*** MATERIALS PROVIDED ***

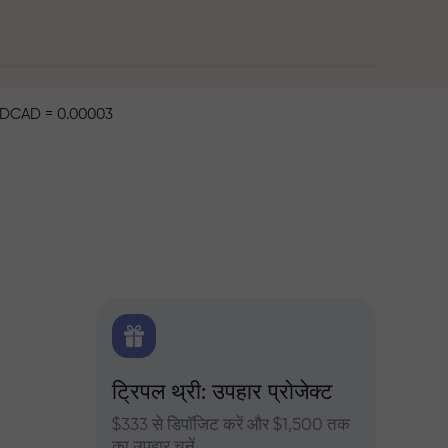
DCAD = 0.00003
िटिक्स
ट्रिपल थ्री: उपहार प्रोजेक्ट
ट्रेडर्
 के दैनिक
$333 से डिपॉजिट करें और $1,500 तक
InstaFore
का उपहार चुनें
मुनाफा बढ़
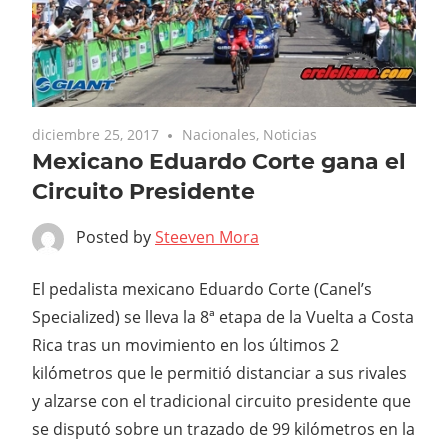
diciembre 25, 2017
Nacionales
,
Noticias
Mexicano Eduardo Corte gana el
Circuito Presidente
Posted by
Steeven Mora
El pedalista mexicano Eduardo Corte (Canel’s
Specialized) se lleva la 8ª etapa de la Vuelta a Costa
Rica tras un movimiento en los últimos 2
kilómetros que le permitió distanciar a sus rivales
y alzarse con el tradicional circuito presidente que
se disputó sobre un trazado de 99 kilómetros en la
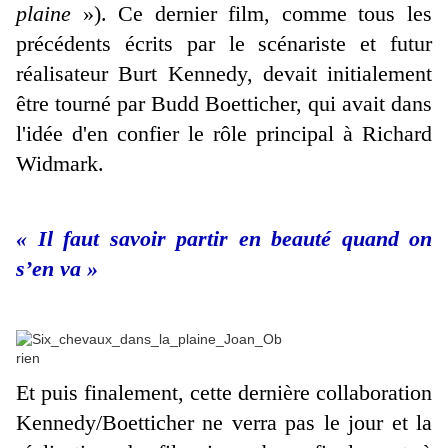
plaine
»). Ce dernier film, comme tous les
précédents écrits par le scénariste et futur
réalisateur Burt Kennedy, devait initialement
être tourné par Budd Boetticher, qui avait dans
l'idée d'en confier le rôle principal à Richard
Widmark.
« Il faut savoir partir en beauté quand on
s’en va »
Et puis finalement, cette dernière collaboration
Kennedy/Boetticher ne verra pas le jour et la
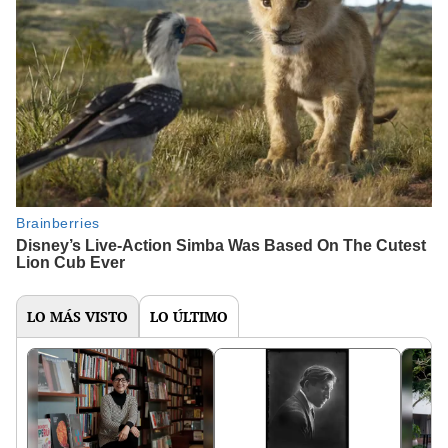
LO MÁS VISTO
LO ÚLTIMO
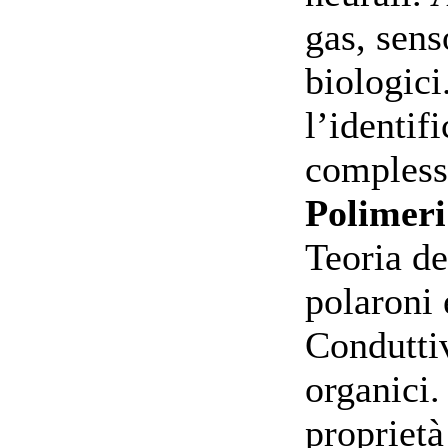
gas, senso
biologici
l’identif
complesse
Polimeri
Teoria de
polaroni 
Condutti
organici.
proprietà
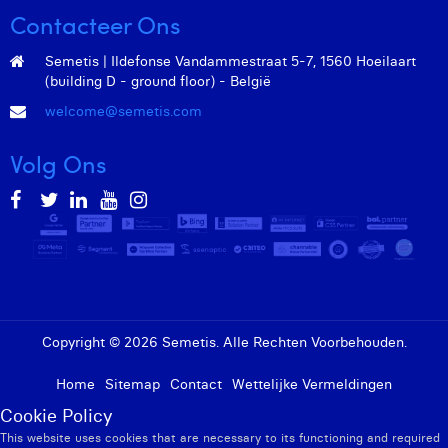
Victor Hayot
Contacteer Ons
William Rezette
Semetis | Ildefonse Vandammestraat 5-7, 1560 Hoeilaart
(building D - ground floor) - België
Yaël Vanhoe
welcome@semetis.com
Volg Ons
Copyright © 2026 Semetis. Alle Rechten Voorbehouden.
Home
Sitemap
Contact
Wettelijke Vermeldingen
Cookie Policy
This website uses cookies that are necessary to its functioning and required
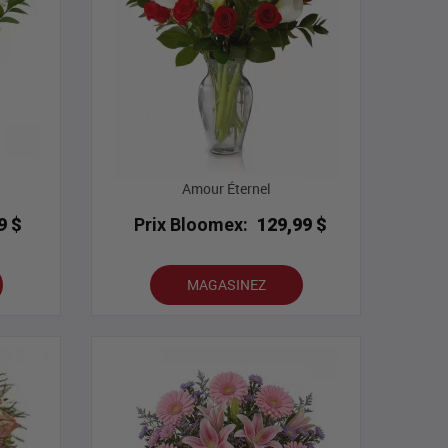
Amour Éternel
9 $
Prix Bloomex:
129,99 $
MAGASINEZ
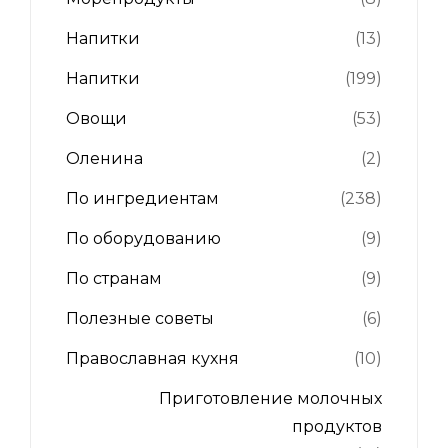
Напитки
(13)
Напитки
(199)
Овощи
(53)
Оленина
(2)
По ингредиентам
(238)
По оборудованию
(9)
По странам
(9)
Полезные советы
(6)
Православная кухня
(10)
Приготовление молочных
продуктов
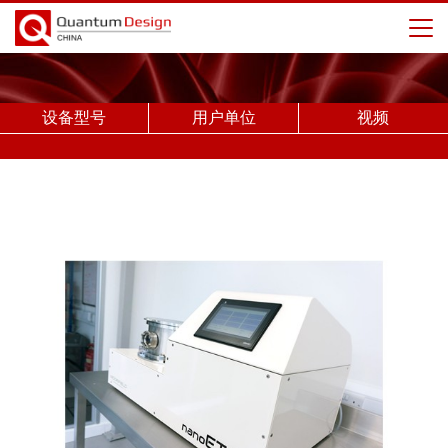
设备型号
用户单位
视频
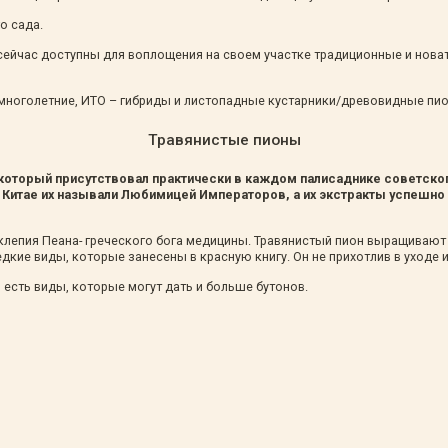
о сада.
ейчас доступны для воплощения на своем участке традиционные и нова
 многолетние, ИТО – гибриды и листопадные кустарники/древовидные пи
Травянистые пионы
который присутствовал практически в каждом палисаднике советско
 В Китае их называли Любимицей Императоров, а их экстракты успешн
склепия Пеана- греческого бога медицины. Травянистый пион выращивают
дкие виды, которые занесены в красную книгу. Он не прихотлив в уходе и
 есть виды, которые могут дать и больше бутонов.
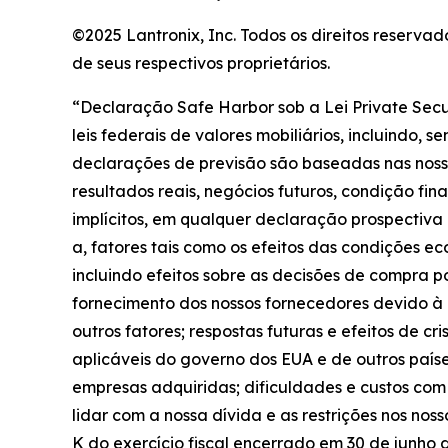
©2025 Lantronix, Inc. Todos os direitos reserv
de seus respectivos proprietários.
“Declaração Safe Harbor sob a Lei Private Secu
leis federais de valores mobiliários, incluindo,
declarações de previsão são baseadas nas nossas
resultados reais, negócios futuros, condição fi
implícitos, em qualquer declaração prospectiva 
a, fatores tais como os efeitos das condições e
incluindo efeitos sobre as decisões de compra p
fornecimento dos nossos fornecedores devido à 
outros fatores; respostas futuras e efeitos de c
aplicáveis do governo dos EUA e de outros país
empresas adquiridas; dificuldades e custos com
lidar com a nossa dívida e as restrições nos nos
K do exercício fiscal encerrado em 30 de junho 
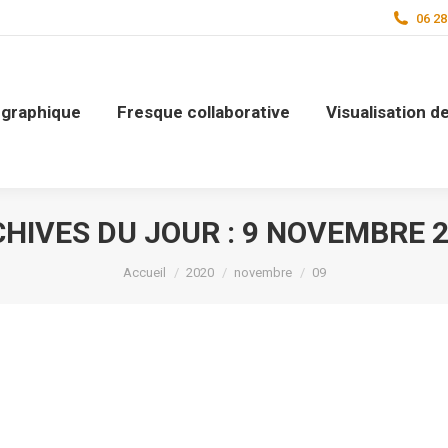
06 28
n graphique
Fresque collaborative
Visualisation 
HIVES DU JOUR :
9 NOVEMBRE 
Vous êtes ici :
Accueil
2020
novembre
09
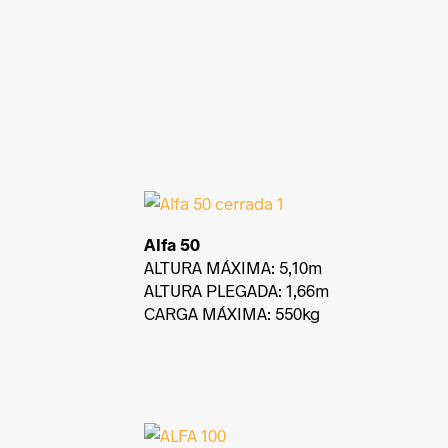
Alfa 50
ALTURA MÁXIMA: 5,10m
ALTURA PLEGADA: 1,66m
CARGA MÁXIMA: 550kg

*** End of MATERIALS PROVIDED ***
*** MATERIALS PROVIDED ***

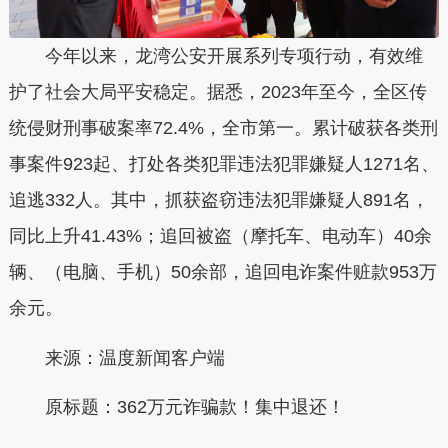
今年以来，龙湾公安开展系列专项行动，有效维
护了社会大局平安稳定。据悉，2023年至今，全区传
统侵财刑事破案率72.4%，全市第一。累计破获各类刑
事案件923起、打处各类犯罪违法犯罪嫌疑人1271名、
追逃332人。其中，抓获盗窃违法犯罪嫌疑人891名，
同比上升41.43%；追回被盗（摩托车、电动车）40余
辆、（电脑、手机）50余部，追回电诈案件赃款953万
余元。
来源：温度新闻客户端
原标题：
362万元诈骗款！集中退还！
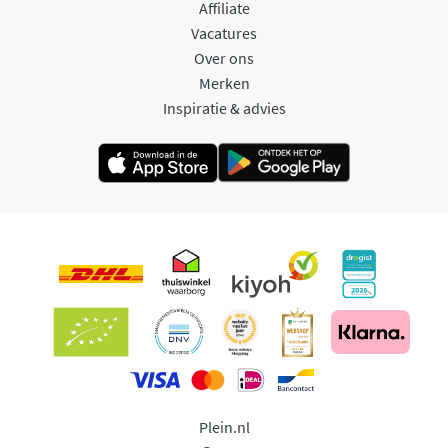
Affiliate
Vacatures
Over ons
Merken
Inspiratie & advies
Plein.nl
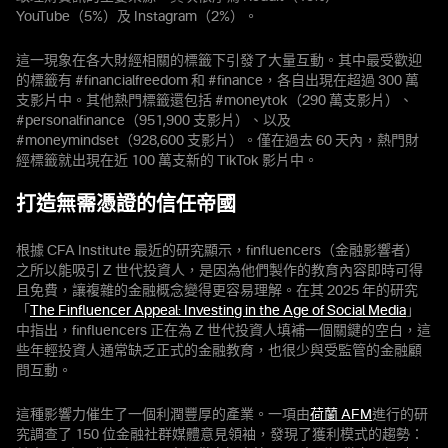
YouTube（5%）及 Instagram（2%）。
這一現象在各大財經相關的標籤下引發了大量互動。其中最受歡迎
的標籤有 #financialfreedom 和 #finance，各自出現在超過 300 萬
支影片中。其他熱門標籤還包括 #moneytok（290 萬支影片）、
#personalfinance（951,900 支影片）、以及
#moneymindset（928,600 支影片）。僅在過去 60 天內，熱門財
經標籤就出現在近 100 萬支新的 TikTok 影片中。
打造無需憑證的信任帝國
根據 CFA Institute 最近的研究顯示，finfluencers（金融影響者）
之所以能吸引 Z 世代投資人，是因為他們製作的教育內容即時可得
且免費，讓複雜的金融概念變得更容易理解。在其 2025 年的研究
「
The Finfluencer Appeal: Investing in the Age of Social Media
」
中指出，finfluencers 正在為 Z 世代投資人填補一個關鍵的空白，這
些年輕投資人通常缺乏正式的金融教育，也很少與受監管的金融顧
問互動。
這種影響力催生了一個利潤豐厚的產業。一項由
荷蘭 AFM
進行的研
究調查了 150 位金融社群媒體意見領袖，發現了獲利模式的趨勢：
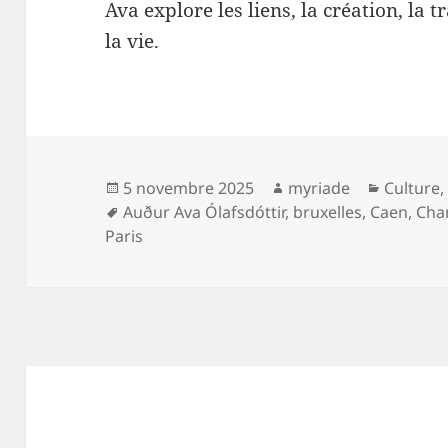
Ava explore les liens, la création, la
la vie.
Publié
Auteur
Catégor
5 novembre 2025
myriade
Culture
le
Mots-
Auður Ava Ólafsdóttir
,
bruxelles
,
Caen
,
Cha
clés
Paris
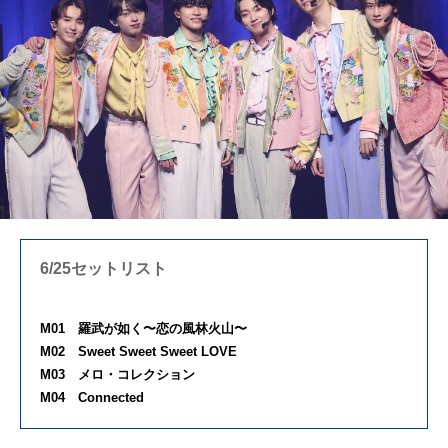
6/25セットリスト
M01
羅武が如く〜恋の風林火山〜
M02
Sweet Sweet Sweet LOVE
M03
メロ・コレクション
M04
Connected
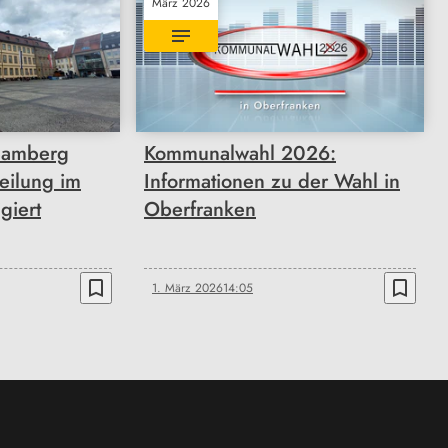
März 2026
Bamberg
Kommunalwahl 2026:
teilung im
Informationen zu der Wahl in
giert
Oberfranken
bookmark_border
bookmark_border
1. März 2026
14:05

*** End of MATERIALS PROVIDED ***
*** MATERIALS PROVIDED ***

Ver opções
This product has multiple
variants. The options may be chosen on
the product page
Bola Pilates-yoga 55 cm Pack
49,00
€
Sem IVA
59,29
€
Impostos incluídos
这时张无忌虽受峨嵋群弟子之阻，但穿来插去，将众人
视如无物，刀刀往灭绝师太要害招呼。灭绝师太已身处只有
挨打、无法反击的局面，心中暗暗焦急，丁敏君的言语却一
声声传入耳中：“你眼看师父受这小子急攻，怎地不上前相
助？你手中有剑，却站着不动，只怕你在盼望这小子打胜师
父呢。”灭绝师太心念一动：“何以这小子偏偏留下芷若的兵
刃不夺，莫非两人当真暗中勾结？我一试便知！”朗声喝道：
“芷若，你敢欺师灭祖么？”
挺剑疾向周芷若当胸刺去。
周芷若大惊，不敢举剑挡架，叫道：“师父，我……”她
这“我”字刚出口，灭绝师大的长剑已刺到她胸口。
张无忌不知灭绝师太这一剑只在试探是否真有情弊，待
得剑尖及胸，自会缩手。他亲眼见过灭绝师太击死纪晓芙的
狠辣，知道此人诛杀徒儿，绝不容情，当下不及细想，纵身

*** End of MATERIALS PROVIDED ***

# WHAT YOU NEED TO DO
Nothing should appear in the answer except the lines above from the line with "助？你手中有剑，却站着不动，只怕你在盼望这小子打胜师" through the line with "狠辣，知道此人诛杀徒儿，绝不容情，当下不及细想，纵身", both included, written out exactly.

# SOLUTION FOR THIS TASK
助？你手中有剑，却站着不动，只怕你在盼望这小子打胜师
父呢。”灭绝师太心念一动：“何以这小子偏偏留下芷若的兵
刃不夺，莫非两人当真暗中勾结？我一试便知！”朗声喝道：
“芷若，你敢欺师灭祖么？”
挺剑疾向周芷若当胸刺去。
周芷若大惊，不敢举剑挡架，叫道：“师父，我……”她
这“我”字刚出口，灭绝师大的长剑已刺到她胸口。
张无忌不知灭绝师太这一剑只在试探是否真有情弊，待
得剑尖及胸，自会缩手。他亲眼见过灭绝师太击死纪晓芙的
狠辣，知道此人诛杀徒儿，绝不容情，当下不及细想，纵身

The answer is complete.